IRS Targeted Political Groups, But DOJ Declines to File Criminal Charges
An October report by the U.S. Treasury Inspector General for Tax Administration (TIGTA) concludes the Internal Revenue Service (IRS) improperly targeted political groups.
After examination of nine years of nonprofit organizations’ applications for tax-exempt status, an October report by the U.S. Treasury Inspector General for Tax Administration (TIGTA) concludes the Internal Revenue Service (IRS) improperly targeted political groups.
Beginning in 2010, employees of IRS’ Exempt Organizations (EO) division, under the supervision of Lois Lerner, singled out organizations for special examination based on a group’s name or assumed policy positions.

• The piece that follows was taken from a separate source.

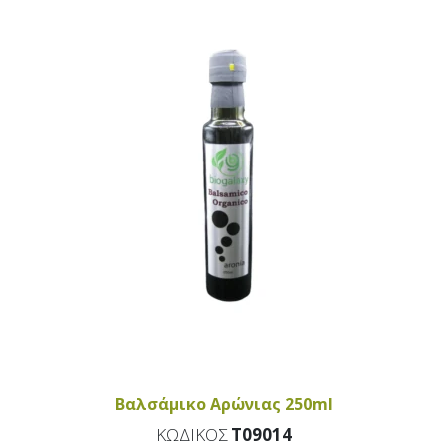
Βαλσάμικο Αρώνιας 250ml
ΚΩΔΙΚΟΣ
T09014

Lerner and her employees used a “be on the lookout” (BOLO) list to select tax-exempt applicants for increased scrutiny, requesting members’ financial records, speeches, and other documentation.
TIGTA determined the actions violated IRS policies. The IRS sweeps also included liberal groups whose names included the targeted words and phrases.
No Charges Filed
TIGTA’s report comes one month after the U.S. Department of Justice DOJ announced its decision not to file charges against Lerner for her role in the scandal.
On September 8, U.S. Department of Justice (DOJ) Assistant Attorney General Stephen Boyd, appointed by President Donald Trump in April, sent a letter to House Committee on Ways and Means Committee chairman Congressmen Kevin Brady (R-TX) and Tax Policy Subcomittee Peter Roskam (R-IL), announcing DOJ’s decision against pursuing charges against Lerner.
“Further, the Department concluded that the IRS’ mishandling of tax-exempt applications disproportionately impacted applicants affiliated with Tea Party groups and similar organizations,” Boyd wrote. “However, the Department reported that its investigation had not uncovered evidence of criminal intent by any IRS official. The Department therefore stated that it was closing the investigation and would not pursue criminal charges.”
Disagrees with DOJ
Roskam says he’s convinced Lerner broke at least one federal law.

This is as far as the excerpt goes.